Bereits am 26. Februar 2022, also zwei Tage nach Beginn der russischen Intervention, rief die Ukraine den IGH an. Allerdings darf der IGH nicht entscheiden, ob der russische Überfall gegen das Gewaltverbot der UN-Charta verstößt. Ein solches Urteil wäre nur möglich, wenn sowohl Russland als auch die Ukraine die IGH-Rechtsprechung generell oder in diesem Fall als verbindlich anerkennen – was aber bei beiden Staaten nicht der Fall ist.
Die Ukraine griff daher zu einem Kniff und berief sich auf die UN-Völkermord-Konvention, die von beiden Staaten unterzeichnet wurde. Hier ist der IGH immer zur Klärung von Streitigkeiten zuständig. Die Ukraine machte geltend, sie sei von Russland fälschlicherweise des Völkermords an Russen im Donbass beschuldigt worden. Diese falschen Vorwürfe habe Russland dann als Kriegsvorwand missbraucht.
IGH: Russland soll Militäroperation in Ukraine stoppen
Einen ersten Erfolg erzielte die Ukraine im März 2022. Damals forderte der IGH in einer einstweiligen Anordnung Russland auf, die Militäroperation in der Ukraine „sofort“ zu stoppen.

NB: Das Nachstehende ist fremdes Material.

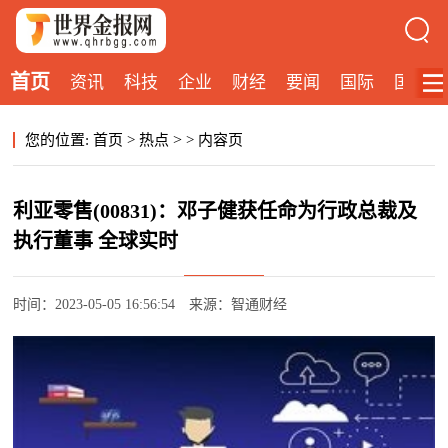
首页
资讯
科技
企业
财经
要闻
国际
国内
>
您的位置:
首页
>
热点
>
内容页
利亚零售(00831)：邓子健获任命为行政总裁及
执行董事 全球实时
时间：2023-05-05 16:56:54
来源：智通财经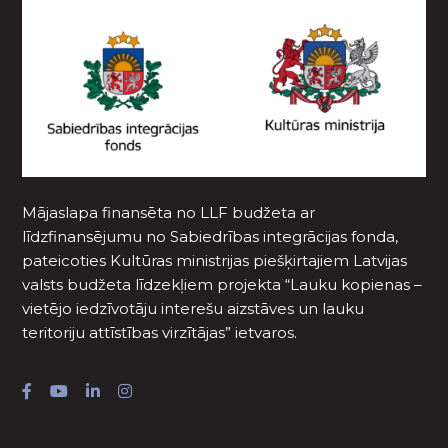
Mājaslapa finansēta no LLF budžeta ar
līdzfinansējumu no Sabiedrības integrācijas fonda,
pateicoties Kultūras ministrijas piešķirtajiem Latvijas
valsts budžeta līdzekļiem projekta “Lauku kopienas –
vietējo iedzīvotāju interešu aizstāves un lauku
teritoriju attīstības virzītājas” ietvaros.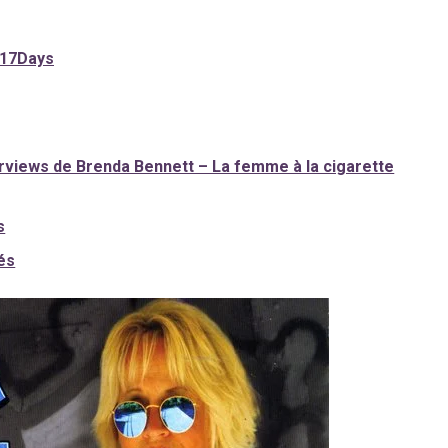
/17Days
erviews de Brenda Bennett – La femme à la cigarette
s
és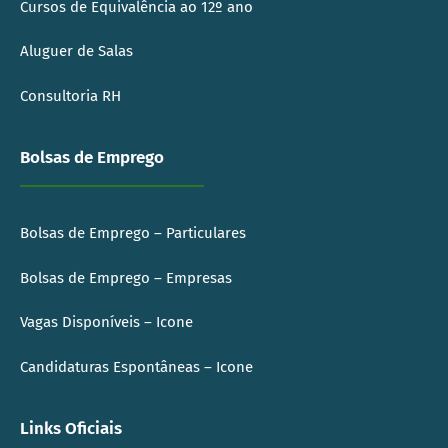
Cursos de Equivalência ao 12º ano
Aluguer de Salas
Consultoria RH
Bolsas de Emprego
Bolsas de Emprego – Particulares
Bolsas de Emprego – Empresas
Vagas Disponíveis – Icone
Candidaturas Espontâneas – Icone
Links Oficiais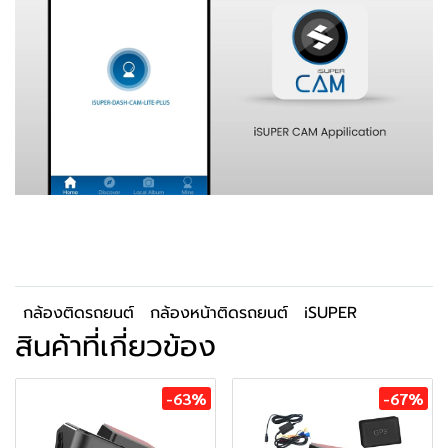
กล้องติดรถยนต์
กล้องหน้าติดรถยนต์
iSUPER
สินค้าที่เกี่ยวข้อง
-63%
-67%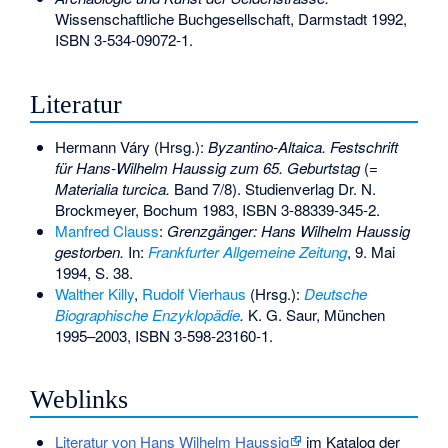
Wissenschaftliche Buchgesellschaft, Darmstadt 1992,
ISBN 3-534-09072-1
.
Literatur
Hermann Váry (Hrsg.):
Byzantino-Altaica. Festschrift
für Hans-Wilhelm Haussig zum 65. Geburtstag
(=
Materialia turcica.
Band 7/8). Studienverlag Dr. N.
Brockmeyer, Bochum 1983,
ISBN 3-88339-345-2
.
Manfred Clauss
:
Grenzgänger: Hans Wilhelm Haussig
gestorben.
In:
Frankfurter Allgemeine Zeitung
, 9. Mai
1994, S. 38.
Walther Killy
,
Rudolf Vierhaus
(Hrsg.):
Deutsche
Biographische Enzyklopädie
.
K. G. Saur, München
1995–2003,
ISBN 3-598-23160-1
.
Weblinks
Literatur von Hans Wilhelm Haussig
im Katalog der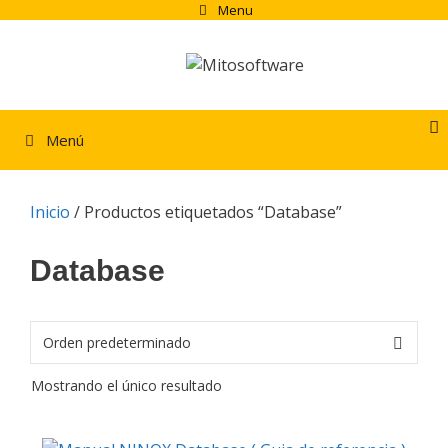
Saltar
Menu
al
contenido
Menú
Inicio
/ Productos etiquetados “Database”
Database
Mostrando el único resultado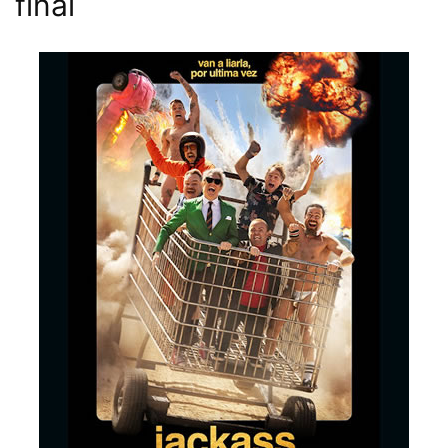
final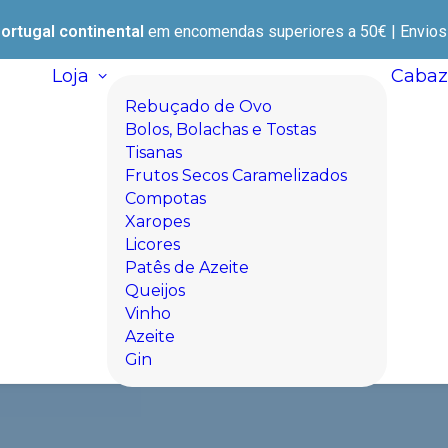
ortugal continental
em encomendas superiores a 50€ | Envios e
Loja
Cabaz
Rebuçado de Ovo
Bolos, Bolachas e Tostas
Tisanas
Frutos Secos Caramelizados
Compotas
Xaropes
Licores
Patês de Azeite
Queijos
Vinho
Azeite
Gin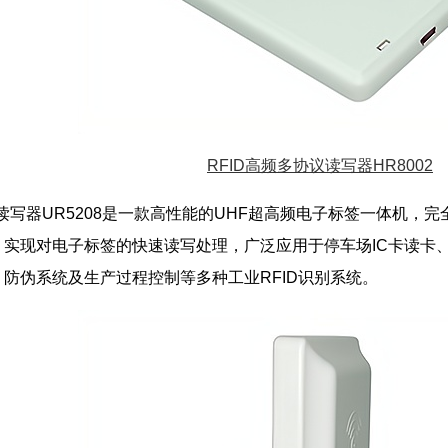
RFID高频多协议读写器HR8002
口读写器UR5208是一款高性能的UHF超高频电子标签一体机
，实现对电子标签的快速读写处理，广泛应用于停车场IC卡读卡
防伪系统及生产过程控制等多种工业RFID识别系统。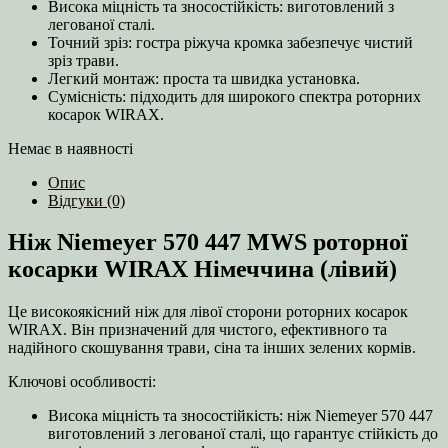
Висока міцність та зносостійкість: виготовлений з
легованої сталі.
Точний зріз: гостра ріжуча кромка забезпечує чистий
зріз трави.
Легкий монтаж: проста та швидка установка.
Сумісність: підходить для широкого спектра роторних
косарок WIRAX.
Немає в наявності
Опис
Відгуки (0)
Ніж Niemeyer 570 447 MWS роторної
косарки WIRAX Німеччина (лівий)
Це високоякісний ніж для лівої сторони роторних косарок
WIRAX. Він призначений для чистого, ефективного та
надійного скошування трави, сіна та інших зелених кормів.
Ключові особливості:
Висока міцність та зносостійкість: ніж Niemeyer 570 447
виготовлений з легованої сталі, що гарантує стійкість до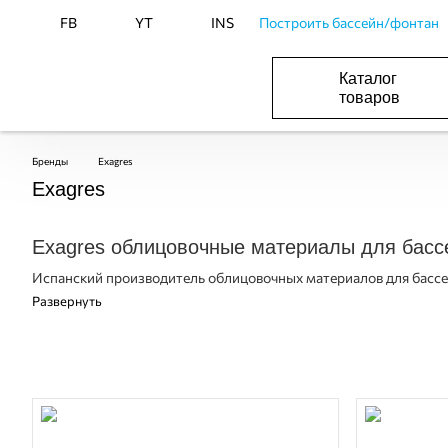
FB
YT
INS
Построить бассейн/фонтан
Каталог
товаров
ОБОРУДОВАНИЕ ДЛЯ БАССЕЙНА И БА
ОТОПЛЕНИЕ И ГВС, ВЕНТИЛЯЦИЯ И КОНДИЦИОНИР
ОБОРУДОВАНИЯ ДЛЯ ФОНТАНОВ И ПРУД
ВОДОСНАБЖЕНИЕ И КАНАЛИЗАЦИЯ
Бренды
Exagres
Exagres
Exagres облицовочные материалы для басс
Испанский производитель облицовочных материалов для бассе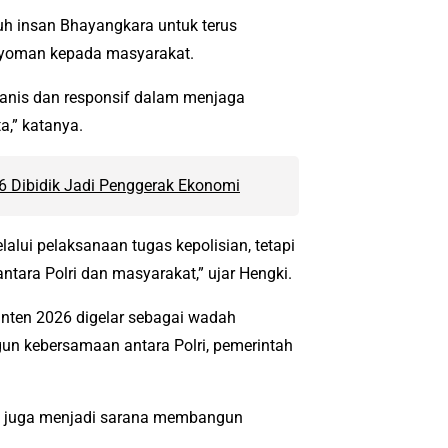
uh insan Bhayangkara untuk terus
gayoman kepada masyarakat.
humanis dan responsif dalam menjaga
a,” katanya.
6 Dibidik Jadi Penggerak Ekonomi
lui pelaksanaan tugas kepolisian, tetapi
ara Polri dan masyarakat,” ujar Hengki.
anten 2026 digelar sebagai wadah
un kebersamaan antara Polri, pemerintah
tapi juga menjadi sarana membangun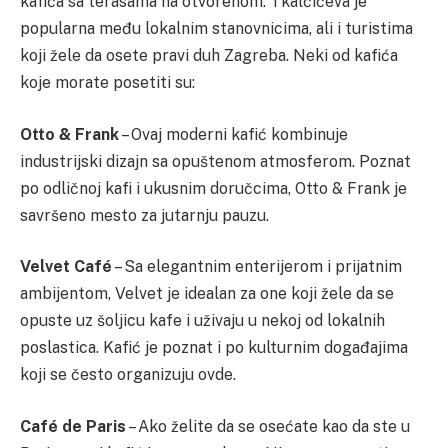
kafića sa terasama na otvorenom. Tkalčićeva je
popularna među lokalnim stanovnicima, ali i turistima
koji žele da osete pravi duh Zagreba. Neki od kafića
koje morate posetiti su:
Otto & Frank
– Ovaj moderni kafić kombinuje
industrijski dizajn sa opuštenom atmosferom. Poznat
po odličnoj kafi i ukusnim doručcima, Otto & Frank je
savršeno mesto za jutarnju pauzu.
Velvet Café
– Sa elegantnim enterijerom i prijatnim
ambijentom, Velvet je idealan za one koji žele da se
opuste uz šoljicu kafe i uživaju u nekoj od lokalnih
poslastica. Kafić je poznat i po kulturnim događajima
koji se često organizuju ovde.
Café de Paris
– Ako želite da se osećate kao da ste u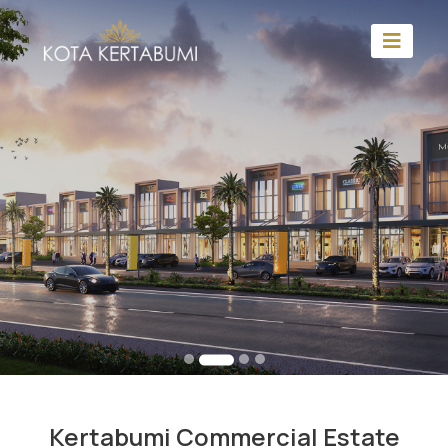
Kertabumi Commercial Estate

Die Entscheidung fiel mit 13 zu zwei Richterstimmen, nur der russische und der chinesische Richter stimmten dagegen. Allerdings ignorierte Russland den Richterspruch. Der IGH kann seine Urteile nicht selbst vollstrecken und im UN-Sicherheitsrat hat Russland ein Vetorecht.
An diesem Montag, also eineinhalb Jahre später, hat der eigentliche Prozess begonnen. Allerdings geht es zunächst nur um die Frage, ob der IGH für die ukrainische Klage überhaupt zuständig ist. Am ersten Tag hatte ausschließlich die russische Seite das Wort. Gennadi Kusmin forderte den IGH auf, an seiner strengen Rechtsprechung festzuhalten, dass die Völkermordkonvention kein Türöffner ist, um ganz andere Fragen zu klären. So hatte der IGH mehrfach zu Streitfragen im Zusammenhang mit dem Jugoslawien-Krieg der 1990er-Jahre entschieden.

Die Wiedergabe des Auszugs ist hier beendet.